Swift en su cenotafio

"El epitafio que ahora leo en este muro de la catedral de San Patricio lo redactó en latín él mismo y resume bien el tono sarcástico que quiso imprimir a su vida"

Entro en la catedral de San Patricio sólo para visitar la tumba de Jonathan Swift. El edificio es hermoso, aunque no llega a ser impresionante, y demoro el paseo por sus tres naves antes de dar, en el muro del evangelio, con la última morada de quien quizá sea uno de los escritores peor interpretados por la posteridad, al menos fuera de su tierra natal.
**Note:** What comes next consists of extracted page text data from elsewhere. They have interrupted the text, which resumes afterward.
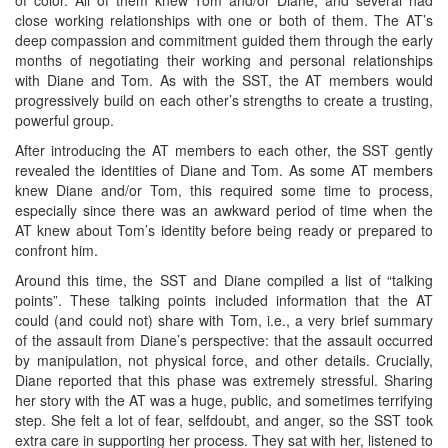
of color. All of them knew Tom and/or Diane, and several had
close working relationships with one or both of them. The AT’s
deep compassion and commitment guided them through the early
months of negotiating their working and personal relationships
with Diane and Tom. As with the SST, the AT members would
progressively build on each other’s strengths to create a trusting,
powerful group.
After introducing the AT members to each other, the SST gently
revealed the identities of Diane and Tom. As some AT members
knew Diane and/or Tom, this required some time to process,
especially since there was an awkward period of time when the
AT knew about Tom’s identity before being ready or prepared to
confront him.
Around this time, the SST and Diane compiled a list of “talking
points”. These talking points included information that the AT
could (and could not) share with Tom, i.e., a very brief summary
of the assault from Diane’s perspective: that the assault occurred
by manipulation, not physical force, and other details. Crucially,
Diane reported that this phase was extremely stressful. Sharing
her story with the AT was a huge, public, and sometimes terrifying
step. She felt a lot of fear, selfdoubt, and anger, so the SST took
extra care in supporting her process. They sat with her, listened to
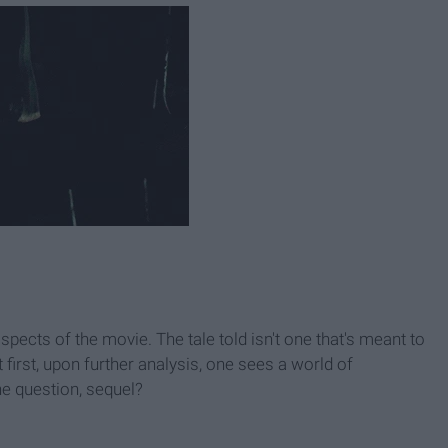
spects of the movie. The tale told isn't one that's meant to
 first, upon further analysis, one sees a world of
the question, sequel?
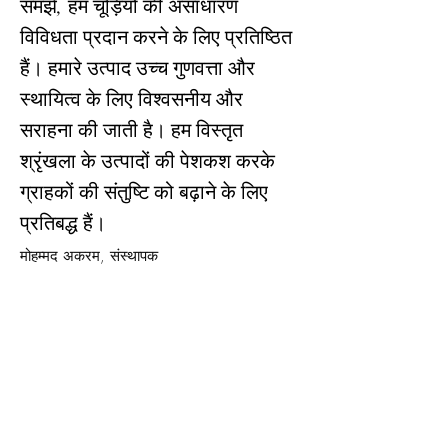
समझें, हम चूड़ियों की असाधारण
विविधता प्रदान करने के लिए प्रतिष्ठित
हैं। हमारे उत्पाद उच्च गुणवत्ता और
स्थायित्व के लिए विश्वसनीय और
सराहना की जाती है। हम विस्तृत
श्रृंखला के उत्पादों की पेशकश करके
ग्राहकों की संतुष्टि को बढ़ाने के लिए
प्रतिबद्ध हैं।
अधिक पढ़ें
मोहम्मद अकरम, संस्थापक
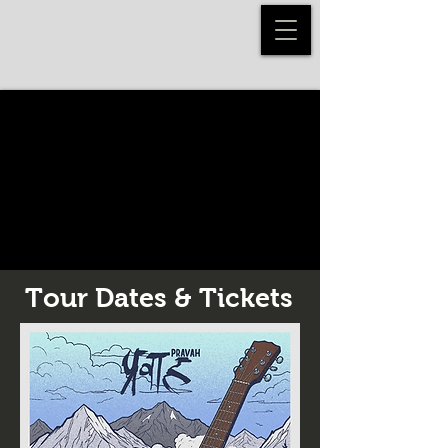
Tour Dates & Tickets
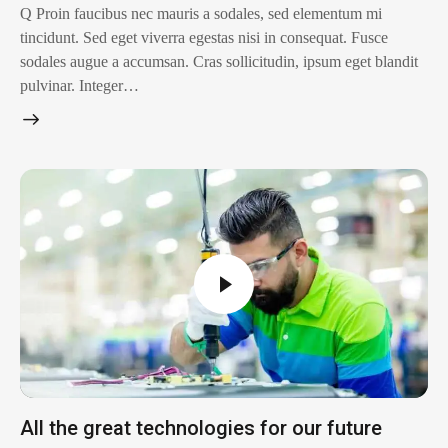
Q Proin faucibus nec mauris a sodales, sed elementum mi
tincidunt. Sed eget viverra egestas nisi in consequat. Fusce
sodales augue a accumsan. Cras sollicitudin, ipsum eget blandit
pulvinar. Integer…
All the great technologies for our future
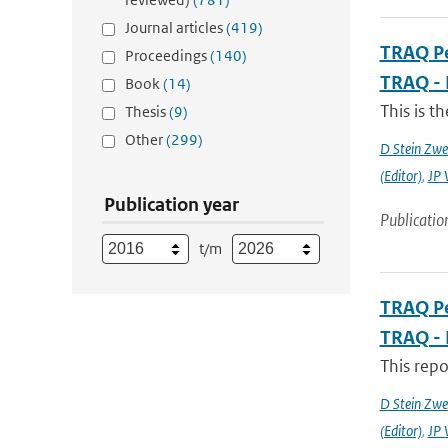
Journal articles
(419)
TRAQ Pe
Proceedings
(140)
TRAQ - 
Book
(14)
This is t
Thesis
(9)
Other
(299)
D Stein Zwee
(Editor)
,
JP 
Publication year
Publicatio
t/m
TRAQ Pe
TRAQ - 
This rep
D Stein Zwee
(Editor)
,
JP 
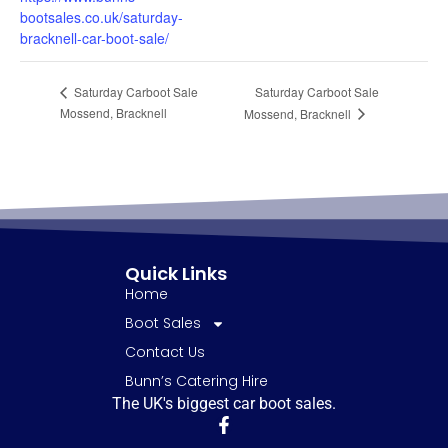
bootsales.co.uk/saturday-
bracknell-car-boot-sale/
Saturday Carboot Sale
Saturday Carboot Sale
Mossend, Bracknell
Mossend, Bracknell
Quick Links
Home
Boot Sales
Contact Us
Bunn’s Catering Hire
The UK's biggest car boot sales.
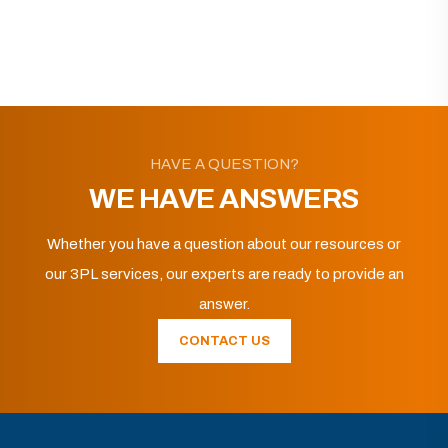
HAVE A QUESTION?
WE HAVE ANSWERS
Whether you have a question about our resources or
our 3PL services, our experts are ready to provide an
answer.
CONTACT US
A Swift se lo recuerda lejos de su país, principalmente, por Gulliver’s Travels, y se interpreta esta obra como un simple cuento para niños cuando esconde, en realidad, una arremetida contundente contra el género humano y una parodia de los libros de viajes que tanto abundaban en su tiempo, que fue el de las décadas que mediaron entre los siglos XVII y XVIII, un poco al estilo de lo que hizo Cervantes en El Quijote con las novelas de caballerías. Que un tipo que no tuvo el menor reparo en alardear de su misantropía llegara nada menos que a deán de la catedral, pese a que unos años antes la reina Ana considerara blasfemo su célebre cuento del tonel, no es poco mérito. Tampoco que inventara el humor negro en un texto que presentó como un ensayo de economía política y que, bajo el título de A modest proposal, ofrecía una solución al problema de los campesinos irlandeses, incapaces de mantener a sus hijos debido a las altas rentas que les cobraban los terratenientes: puesto que no podían mantener a sus vástagos, lo idóneo era vendérselos a sus amos como alimento. Los amantes de la literalidad habrán de saber que él no predicó con el ejemplo. Poco antes de su muerte dejó escritas unas palabras desasosegantes —«Ha llegado para mí el momento de romper con este mundo: voy a morir rabioso, como una rata envenenada en su agujero»—, pero dispuso que se legara la mayor parte de su fortuna a los pobres y a la construcción de un manicomio. El epitafio que ahora leo en este muro de la catedral de San Patricio lo redactó en latín él mismo y resume bien el tono sarcástico que quiso imprimir a su vida: «Aquí yace el cuerpo de Jonathan Swift, doctor en Sacrosanta Teología, deán de esta iglesia catedralicia, donde la feroz cólera ya no puede romperle el corazón. Sigue adelante, viajero, e imítalo si puedes, ya que fue un hombre que por encima de todo defendió la libertad.»